### What the task asks
Copy out exactly the lines from the one containing "EMERGENCY-MEDICINE (611, 208)" to the last line of the records below, both included, and leave out any pictures.

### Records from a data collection
--------
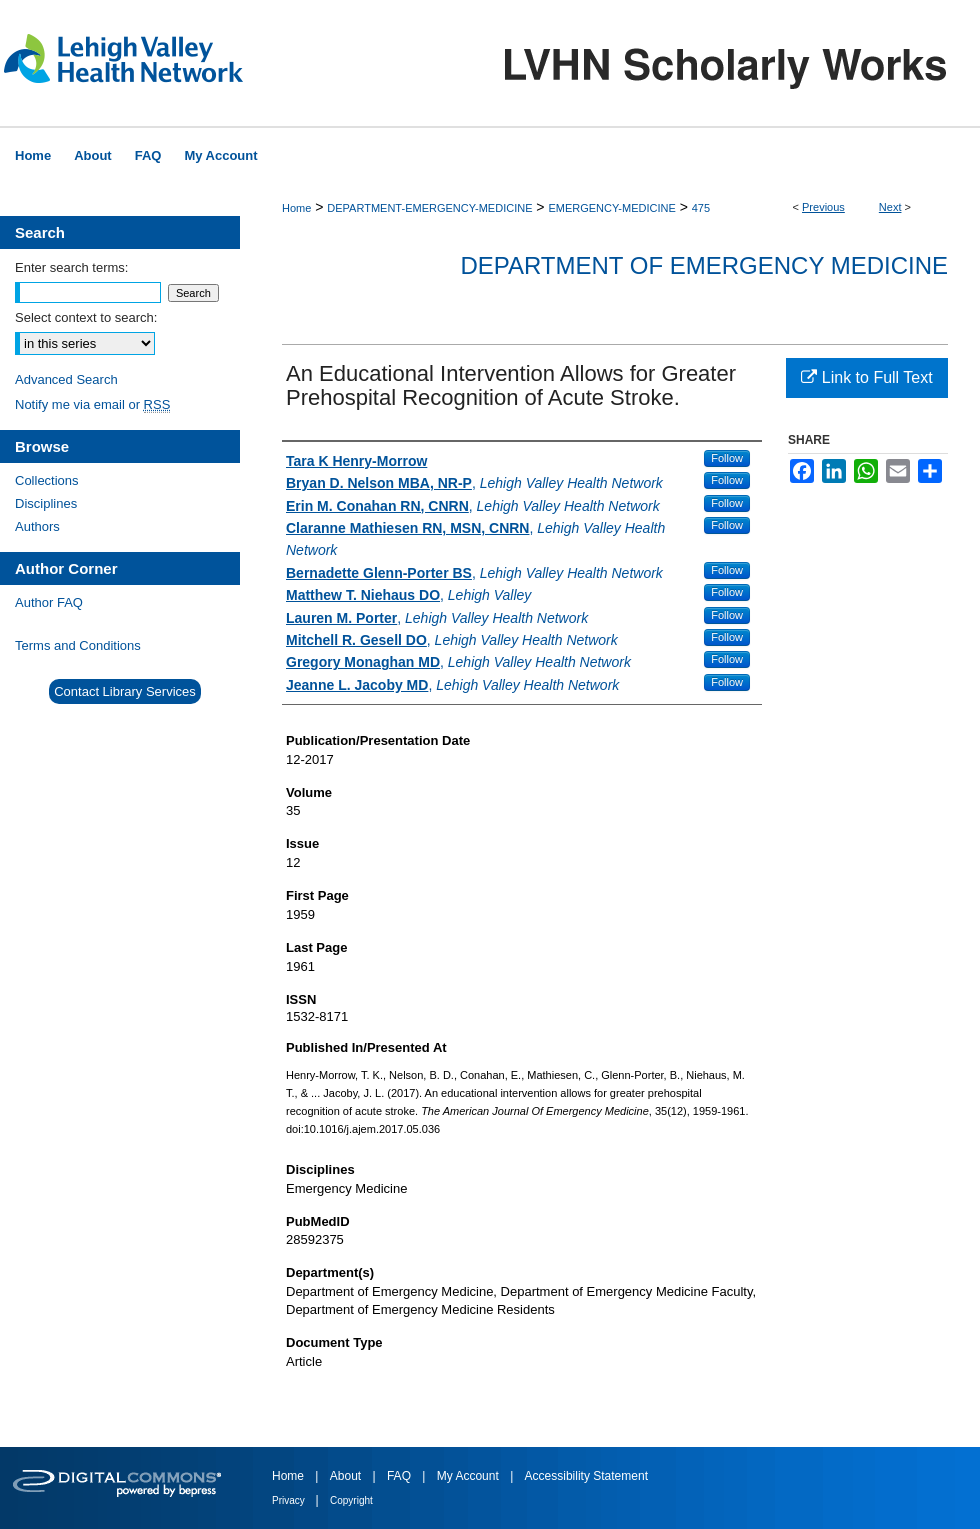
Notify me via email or (92, 404)
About (347, 1476)
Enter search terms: (71, 267)
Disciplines (46, 503)
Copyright (351, 1500)
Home (296, 208)
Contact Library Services (125, 691)
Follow (727, 458)
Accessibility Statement (586, 1476)
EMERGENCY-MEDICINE (611, 208)
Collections (47, 480)
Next (890, 207)
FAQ (400, 1476)
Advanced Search (66, 379)
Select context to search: (86, 317)
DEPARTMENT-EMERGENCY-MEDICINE (429, 208)
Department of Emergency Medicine (704, 265)
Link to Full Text (866, 377)
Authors (37, 526)
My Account (469, 1476)
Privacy (290, 1500)
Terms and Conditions (78, 645)
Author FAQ (49, 602)
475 (701, 208)
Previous (823, 207)
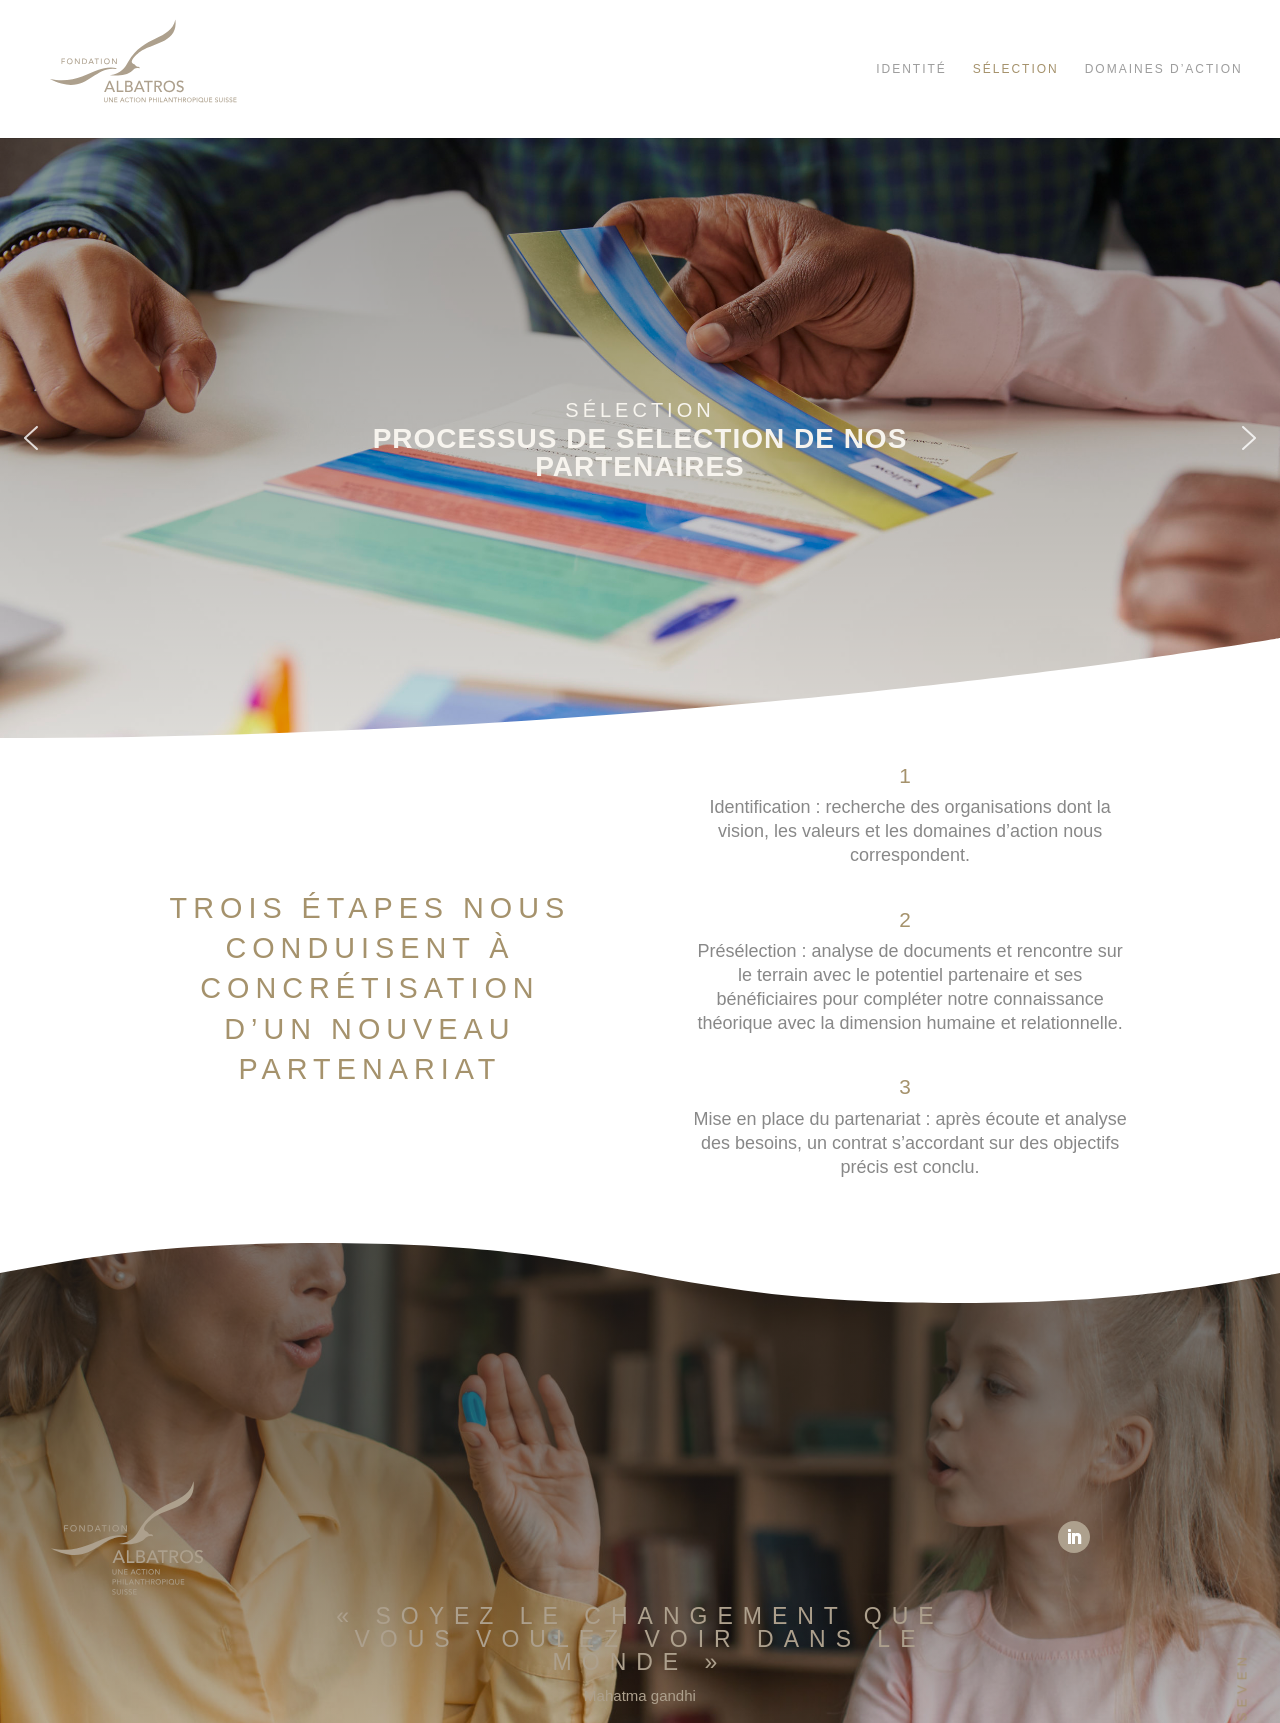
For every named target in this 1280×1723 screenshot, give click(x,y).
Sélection (1016, 69)
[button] (31, 438)
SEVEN (1242, 1686)
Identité (911, 69)
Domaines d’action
--------
### Your response
EMERGENCY-MEDICINE (611, 208)
Collections (47, 480)
Next (890, 207)
FAQ (400, 1476)
Advanced Search (66, 379)
Select context to search: (86, 317)
DEPARTMENT-EMERGENCY-MEDICINE (429, 208)
Department of Emergency Medicine (704, 265)
Link to Full Text (866, 377)
Authors (37, 526)
My Account (469, 1476)
Privacy (290, 1500)
Terms and Conditions (78, 645)
Author FAQ (49, 602)
475 (701, 208)
Previous (823, 207)
For every named target in this 1280×1723 screenshot, give click(x,y).
Sélection (1016, 69)
[button] (31, 438)
SEVEN (1242, 1686)
Identité (911, 69)
Domaines d’action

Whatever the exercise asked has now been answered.